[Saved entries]
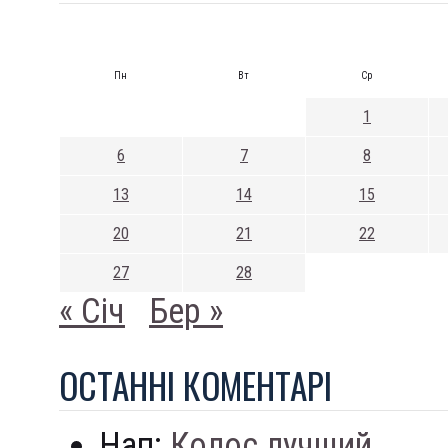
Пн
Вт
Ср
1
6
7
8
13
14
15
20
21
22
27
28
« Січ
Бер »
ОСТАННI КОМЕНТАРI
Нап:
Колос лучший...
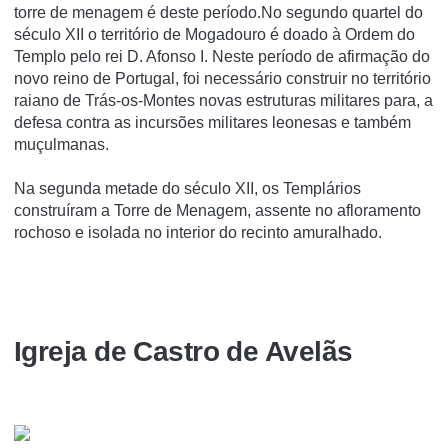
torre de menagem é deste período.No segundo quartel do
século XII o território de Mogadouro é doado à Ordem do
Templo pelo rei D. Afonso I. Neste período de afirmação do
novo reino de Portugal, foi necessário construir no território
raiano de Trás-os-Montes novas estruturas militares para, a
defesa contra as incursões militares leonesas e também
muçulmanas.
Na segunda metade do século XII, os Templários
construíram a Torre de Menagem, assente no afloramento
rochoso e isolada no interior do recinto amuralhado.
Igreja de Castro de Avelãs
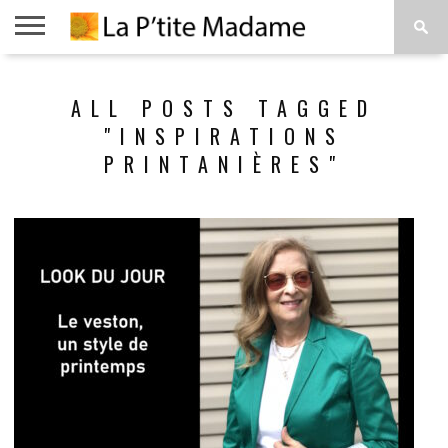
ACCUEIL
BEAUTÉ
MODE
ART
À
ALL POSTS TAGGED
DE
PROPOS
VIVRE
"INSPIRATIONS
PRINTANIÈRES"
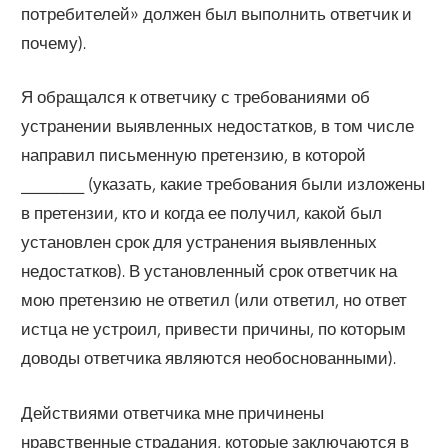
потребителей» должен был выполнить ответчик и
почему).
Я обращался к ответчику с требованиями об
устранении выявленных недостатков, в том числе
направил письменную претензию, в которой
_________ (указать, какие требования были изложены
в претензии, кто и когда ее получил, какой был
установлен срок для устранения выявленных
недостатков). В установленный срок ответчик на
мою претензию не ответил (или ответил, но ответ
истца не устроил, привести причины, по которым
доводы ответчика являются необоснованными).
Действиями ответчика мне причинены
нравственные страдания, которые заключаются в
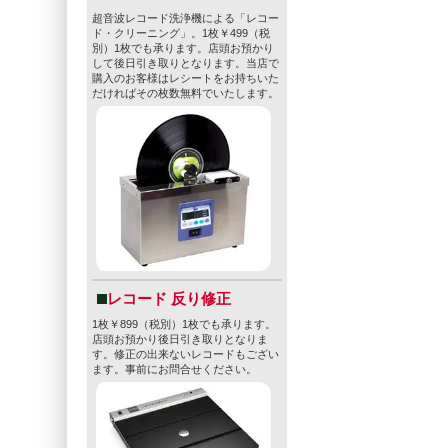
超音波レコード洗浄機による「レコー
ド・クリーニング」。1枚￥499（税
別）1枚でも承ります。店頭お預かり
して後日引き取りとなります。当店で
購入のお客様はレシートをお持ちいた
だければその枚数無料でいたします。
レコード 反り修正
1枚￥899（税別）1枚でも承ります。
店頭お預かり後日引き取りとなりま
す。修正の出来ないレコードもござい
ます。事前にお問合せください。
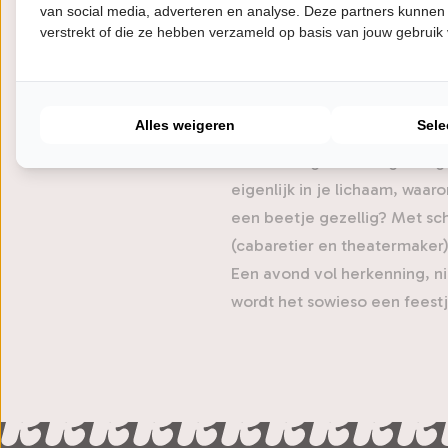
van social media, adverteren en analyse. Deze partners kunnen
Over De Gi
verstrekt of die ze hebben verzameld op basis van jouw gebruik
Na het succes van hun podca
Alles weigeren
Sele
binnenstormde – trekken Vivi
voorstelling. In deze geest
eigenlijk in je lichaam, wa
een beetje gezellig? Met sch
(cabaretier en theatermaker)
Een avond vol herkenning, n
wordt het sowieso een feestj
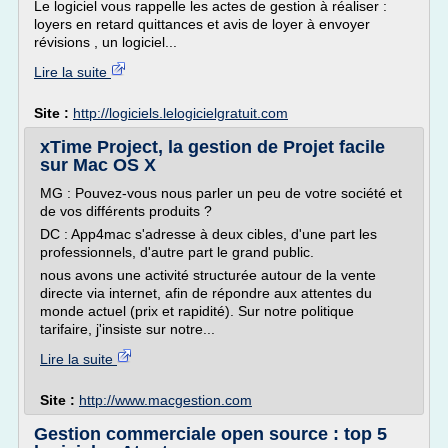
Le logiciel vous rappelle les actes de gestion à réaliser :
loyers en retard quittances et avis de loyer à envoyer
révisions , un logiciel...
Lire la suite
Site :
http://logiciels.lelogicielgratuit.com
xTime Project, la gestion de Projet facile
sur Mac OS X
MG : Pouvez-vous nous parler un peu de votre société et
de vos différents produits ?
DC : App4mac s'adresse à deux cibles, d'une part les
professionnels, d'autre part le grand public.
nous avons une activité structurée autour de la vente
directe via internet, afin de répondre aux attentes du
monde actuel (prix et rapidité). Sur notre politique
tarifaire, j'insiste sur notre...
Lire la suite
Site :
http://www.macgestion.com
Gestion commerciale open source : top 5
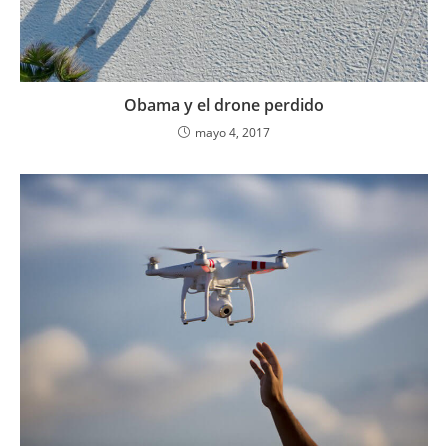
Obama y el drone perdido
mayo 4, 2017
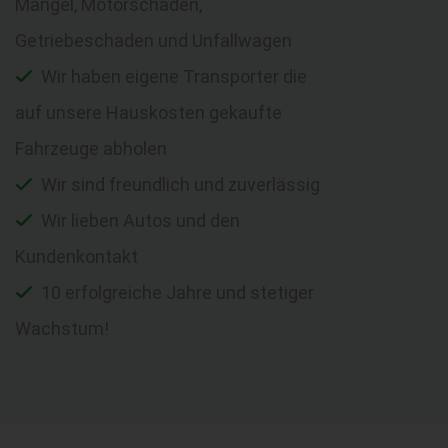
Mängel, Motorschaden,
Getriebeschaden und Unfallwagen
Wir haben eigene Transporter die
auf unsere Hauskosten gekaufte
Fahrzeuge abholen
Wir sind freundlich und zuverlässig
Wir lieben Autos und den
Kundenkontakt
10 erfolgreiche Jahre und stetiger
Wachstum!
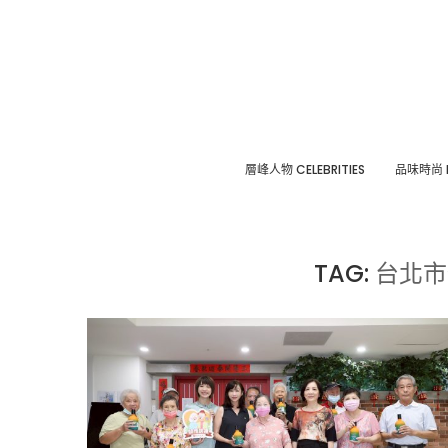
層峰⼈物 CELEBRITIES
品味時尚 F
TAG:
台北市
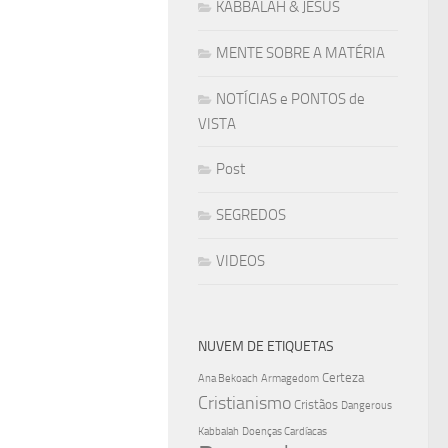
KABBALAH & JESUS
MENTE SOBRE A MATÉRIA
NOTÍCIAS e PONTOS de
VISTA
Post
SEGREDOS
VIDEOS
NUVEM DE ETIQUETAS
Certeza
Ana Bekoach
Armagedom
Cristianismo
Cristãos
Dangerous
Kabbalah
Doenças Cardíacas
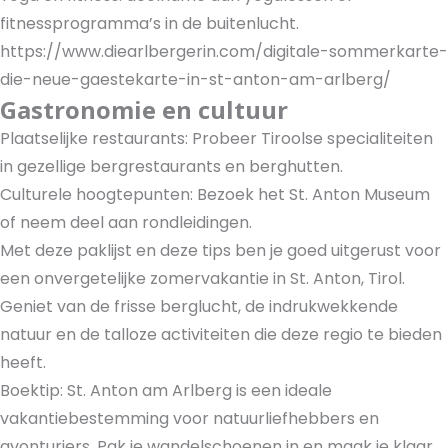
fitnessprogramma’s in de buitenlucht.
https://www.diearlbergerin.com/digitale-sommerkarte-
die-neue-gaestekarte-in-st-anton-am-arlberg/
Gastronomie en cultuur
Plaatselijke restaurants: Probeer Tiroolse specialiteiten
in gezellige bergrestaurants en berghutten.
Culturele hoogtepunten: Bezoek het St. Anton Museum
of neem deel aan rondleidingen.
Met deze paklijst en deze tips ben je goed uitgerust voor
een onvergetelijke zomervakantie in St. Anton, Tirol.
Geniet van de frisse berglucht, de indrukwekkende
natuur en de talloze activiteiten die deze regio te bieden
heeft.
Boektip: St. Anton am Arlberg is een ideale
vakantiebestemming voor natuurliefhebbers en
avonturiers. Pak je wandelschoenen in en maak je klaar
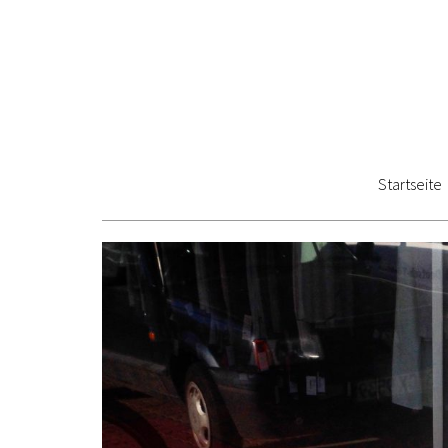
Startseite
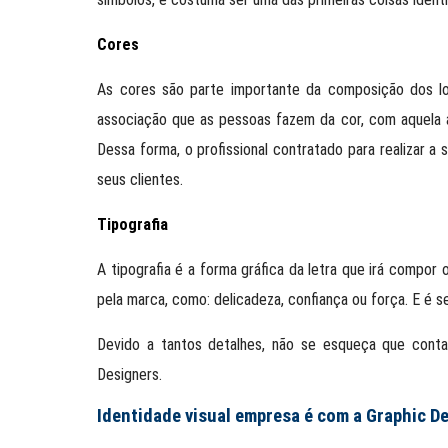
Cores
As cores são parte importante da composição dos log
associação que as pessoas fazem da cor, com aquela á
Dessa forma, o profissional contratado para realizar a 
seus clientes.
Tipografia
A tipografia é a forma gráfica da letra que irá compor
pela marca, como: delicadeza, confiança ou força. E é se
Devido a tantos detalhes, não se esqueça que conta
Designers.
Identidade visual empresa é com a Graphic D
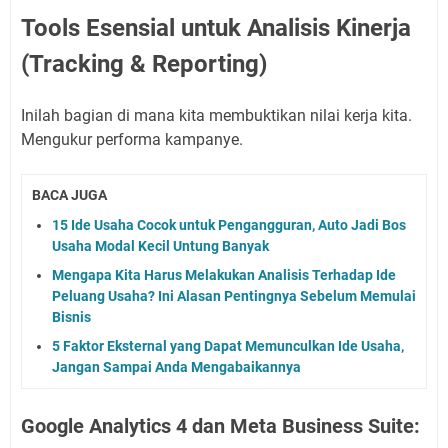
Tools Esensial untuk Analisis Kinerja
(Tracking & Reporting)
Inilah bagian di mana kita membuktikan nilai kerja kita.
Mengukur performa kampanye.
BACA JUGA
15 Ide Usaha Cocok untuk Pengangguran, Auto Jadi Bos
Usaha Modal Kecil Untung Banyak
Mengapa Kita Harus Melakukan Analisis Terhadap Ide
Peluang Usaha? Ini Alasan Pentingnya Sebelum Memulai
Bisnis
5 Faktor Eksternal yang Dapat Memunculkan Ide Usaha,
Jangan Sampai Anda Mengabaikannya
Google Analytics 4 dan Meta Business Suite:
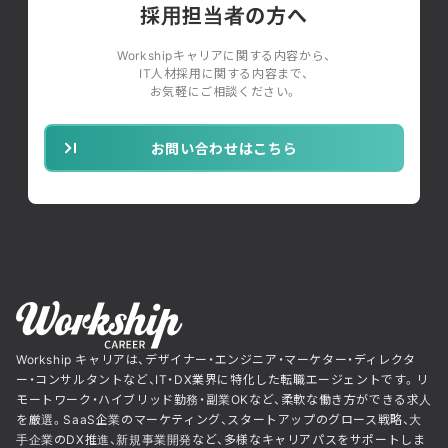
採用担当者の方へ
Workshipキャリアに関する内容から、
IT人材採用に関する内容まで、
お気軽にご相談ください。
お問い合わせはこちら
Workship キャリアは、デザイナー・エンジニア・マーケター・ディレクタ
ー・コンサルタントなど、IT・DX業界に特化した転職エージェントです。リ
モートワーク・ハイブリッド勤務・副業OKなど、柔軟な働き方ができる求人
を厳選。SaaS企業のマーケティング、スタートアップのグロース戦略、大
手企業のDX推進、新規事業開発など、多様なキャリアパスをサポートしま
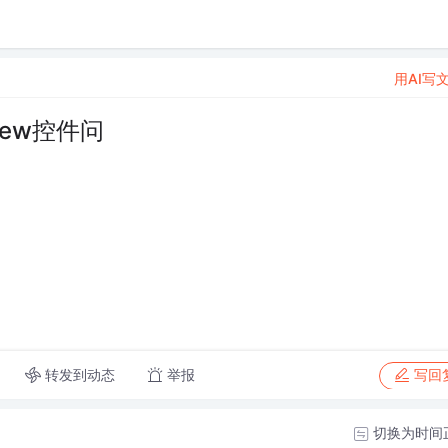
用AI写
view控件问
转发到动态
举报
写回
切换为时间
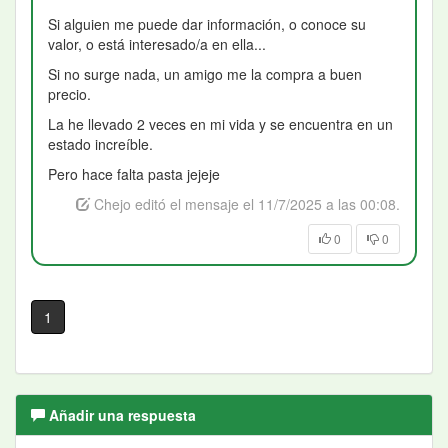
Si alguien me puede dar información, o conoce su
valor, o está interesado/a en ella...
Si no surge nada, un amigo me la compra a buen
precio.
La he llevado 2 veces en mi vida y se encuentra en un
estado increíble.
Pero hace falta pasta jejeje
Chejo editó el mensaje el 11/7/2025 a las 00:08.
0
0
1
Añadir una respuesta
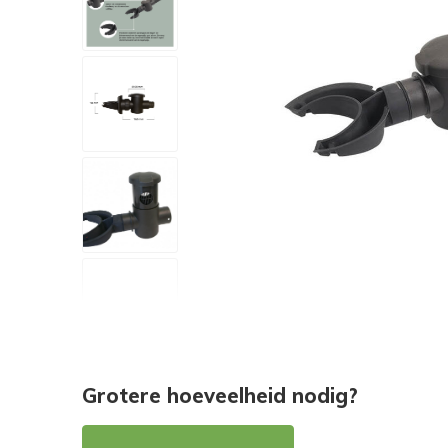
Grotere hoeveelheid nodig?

▶ **Work instruction**
The data above holds the lines to copy: start at the one with "お気軽にご相談ください。", stop at the one with "Si alguien me", include both, copy them exactly without pictures, and copy nothing else.

▶ **Output**
お気軽にご相談ください。
お問い合わせはこちら
Workship キャリアは、デザイナー・エンジニア・マーケター・ディレクタ
ー・コンサルタントなど、IT・DX業界に特化した転職エージェントです。リ
モートワーク・ハイブリッド勤務・副業OKなど、柔軟な働き方ができる求人
を厳選。SaaS企業のマーケティング、スタートアップのグロース戦略、大
手企業のDX推進、新規事業開発など、多様なキャリアパスをサポートしま
用AI写
view控件问
转发到动态
举报
写回
切换为时间
Si alguien me puede dar información, o conoce su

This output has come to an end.